REQUIRED WORK: Your answer should be every line with the word "server", copied from the data below.

Collection entries:
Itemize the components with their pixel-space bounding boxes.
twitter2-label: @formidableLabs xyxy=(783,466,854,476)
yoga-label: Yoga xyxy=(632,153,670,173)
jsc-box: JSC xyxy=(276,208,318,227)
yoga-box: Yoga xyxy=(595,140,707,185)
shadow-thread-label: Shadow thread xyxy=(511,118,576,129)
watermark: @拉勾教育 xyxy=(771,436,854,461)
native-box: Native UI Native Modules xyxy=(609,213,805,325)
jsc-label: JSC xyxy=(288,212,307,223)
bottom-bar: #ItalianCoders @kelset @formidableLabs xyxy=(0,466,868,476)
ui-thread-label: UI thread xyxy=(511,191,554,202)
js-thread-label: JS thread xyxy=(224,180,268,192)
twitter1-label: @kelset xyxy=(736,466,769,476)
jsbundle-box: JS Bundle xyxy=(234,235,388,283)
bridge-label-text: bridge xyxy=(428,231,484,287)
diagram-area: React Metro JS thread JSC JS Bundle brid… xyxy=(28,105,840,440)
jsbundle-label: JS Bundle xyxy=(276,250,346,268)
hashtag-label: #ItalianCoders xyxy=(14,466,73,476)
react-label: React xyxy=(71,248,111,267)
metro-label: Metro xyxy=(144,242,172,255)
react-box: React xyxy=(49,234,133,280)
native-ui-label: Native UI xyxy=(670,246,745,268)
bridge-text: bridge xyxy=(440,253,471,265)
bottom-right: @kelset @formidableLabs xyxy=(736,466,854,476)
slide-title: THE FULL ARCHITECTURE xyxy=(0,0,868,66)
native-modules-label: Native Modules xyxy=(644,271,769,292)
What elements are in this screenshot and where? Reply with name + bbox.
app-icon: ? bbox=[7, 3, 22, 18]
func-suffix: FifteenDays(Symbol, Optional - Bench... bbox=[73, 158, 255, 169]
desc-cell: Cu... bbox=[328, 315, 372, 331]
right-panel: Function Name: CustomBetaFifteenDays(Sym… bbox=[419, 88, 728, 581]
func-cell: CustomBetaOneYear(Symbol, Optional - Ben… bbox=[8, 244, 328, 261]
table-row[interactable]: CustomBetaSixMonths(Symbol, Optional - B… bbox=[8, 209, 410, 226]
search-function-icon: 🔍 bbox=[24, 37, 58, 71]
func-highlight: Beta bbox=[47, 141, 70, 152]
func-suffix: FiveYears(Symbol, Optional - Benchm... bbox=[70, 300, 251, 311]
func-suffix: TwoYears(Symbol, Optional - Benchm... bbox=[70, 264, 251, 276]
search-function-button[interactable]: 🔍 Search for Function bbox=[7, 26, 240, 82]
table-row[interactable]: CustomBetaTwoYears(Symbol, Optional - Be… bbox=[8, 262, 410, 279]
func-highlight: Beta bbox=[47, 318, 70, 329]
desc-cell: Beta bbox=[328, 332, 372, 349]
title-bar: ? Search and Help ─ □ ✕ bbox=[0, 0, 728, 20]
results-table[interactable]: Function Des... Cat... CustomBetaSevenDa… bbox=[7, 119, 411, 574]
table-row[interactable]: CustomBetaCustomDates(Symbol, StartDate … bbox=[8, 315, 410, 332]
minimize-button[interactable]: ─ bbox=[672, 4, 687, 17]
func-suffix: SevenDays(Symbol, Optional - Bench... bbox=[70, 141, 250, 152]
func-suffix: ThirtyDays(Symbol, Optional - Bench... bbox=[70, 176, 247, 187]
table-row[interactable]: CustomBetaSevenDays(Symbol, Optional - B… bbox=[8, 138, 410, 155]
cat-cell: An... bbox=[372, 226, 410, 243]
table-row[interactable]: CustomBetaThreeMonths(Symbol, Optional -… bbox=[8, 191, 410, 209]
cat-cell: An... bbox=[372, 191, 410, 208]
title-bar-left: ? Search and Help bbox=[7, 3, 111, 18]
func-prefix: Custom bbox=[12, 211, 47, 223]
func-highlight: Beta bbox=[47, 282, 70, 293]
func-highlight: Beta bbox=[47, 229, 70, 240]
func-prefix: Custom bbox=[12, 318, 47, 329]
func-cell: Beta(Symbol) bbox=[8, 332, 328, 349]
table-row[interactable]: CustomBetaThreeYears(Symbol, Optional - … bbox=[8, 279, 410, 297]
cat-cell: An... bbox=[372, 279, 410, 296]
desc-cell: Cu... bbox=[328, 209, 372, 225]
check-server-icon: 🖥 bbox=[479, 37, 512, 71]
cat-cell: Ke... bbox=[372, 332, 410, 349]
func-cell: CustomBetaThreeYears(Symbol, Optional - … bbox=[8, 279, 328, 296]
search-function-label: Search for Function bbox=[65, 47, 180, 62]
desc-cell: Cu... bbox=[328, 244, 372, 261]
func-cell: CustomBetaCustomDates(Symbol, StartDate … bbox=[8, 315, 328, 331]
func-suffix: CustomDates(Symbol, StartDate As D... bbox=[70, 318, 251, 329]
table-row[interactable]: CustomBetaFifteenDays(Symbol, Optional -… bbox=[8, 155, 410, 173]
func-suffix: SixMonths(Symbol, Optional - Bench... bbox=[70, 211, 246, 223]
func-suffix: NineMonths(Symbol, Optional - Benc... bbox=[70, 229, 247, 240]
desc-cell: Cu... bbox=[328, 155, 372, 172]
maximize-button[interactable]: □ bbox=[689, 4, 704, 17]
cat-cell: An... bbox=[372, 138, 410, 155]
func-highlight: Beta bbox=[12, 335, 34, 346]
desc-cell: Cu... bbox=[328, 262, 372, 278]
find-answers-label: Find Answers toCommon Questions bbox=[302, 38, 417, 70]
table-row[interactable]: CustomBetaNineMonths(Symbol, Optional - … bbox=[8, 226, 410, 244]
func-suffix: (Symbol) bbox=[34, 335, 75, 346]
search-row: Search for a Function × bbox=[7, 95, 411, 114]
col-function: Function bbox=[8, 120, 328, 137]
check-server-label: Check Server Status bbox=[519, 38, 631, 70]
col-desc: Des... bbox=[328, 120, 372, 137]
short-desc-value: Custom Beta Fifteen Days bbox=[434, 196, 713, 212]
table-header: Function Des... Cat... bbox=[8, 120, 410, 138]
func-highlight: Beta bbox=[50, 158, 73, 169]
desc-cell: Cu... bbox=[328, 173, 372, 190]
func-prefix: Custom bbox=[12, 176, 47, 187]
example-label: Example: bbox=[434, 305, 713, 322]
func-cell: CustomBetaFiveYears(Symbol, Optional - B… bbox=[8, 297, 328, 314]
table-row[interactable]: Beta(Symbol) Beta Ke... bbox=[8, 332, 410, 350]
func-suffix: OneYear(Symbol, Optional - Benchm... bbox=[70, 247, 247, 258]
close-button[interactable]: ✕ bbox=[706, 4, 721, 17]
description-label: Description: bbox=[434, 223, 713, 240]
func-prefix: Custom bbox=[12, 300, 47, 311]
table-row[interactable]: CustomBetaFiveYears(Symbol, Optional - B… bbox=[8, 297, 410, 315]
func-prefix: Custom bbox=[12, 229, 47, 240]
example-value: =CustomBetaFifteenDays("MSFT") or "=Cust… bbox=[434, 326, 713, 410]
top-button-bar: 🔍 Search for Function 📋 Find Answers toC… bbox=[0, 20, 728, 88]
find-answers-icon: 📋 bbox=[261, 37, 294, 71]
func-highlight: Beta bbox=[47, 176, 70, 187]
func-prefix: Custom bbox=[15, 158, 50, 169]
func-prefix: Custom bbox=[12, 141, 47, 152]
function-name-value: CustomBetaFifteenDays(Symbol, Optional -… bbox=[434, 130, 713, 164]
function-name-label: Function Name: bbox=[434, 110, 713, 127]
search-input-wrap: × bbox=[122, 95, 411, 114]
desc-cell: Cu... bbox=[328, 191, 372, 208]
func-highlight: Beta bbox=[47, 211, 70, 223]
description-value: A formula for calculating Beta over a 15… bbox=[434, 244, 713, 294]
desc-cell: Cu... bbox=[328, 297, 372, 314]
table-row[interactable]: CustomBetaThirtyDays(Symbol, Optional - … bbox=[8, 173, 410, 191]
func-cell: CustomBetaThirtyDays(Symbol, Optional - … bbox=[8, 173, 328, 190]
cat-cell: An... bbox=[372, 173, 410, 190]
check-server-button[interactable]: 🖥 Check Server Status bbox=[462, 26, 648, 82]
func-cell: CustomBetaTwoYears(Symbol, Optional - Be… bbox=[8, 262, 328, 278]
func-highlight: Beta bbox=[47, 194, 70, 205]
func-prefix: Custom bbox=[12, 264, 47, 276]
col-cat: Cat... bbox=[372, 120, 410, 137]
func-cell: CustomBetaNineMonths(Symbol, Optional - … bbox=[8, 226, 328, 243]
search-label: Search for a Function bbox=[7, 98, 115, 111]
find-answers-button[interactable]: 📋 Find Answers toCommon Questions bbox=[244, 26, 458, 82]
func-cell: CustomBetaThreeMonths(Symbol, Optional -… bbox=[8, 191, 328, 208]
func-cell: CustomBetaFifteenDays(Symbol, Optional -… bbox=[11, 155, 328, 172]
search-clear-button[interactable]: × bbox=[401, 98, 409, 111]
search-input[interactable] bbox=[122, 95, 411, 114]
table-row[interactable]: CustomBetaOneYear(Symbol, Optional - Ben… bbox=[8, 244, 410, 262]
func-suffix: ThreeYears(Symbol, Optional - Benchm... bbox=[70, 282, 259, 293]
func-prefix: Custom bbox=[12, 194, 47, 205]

FINISHED TASK:
check-server-icon: 🖥 bbox=[479, 37, 512, 71]
check-server-label: Check Server Status bbox=[519, 38, 631, 70]
check-server-button[interactable]: 🖥 Check Server Status bbox=[462, 26, 648, 82]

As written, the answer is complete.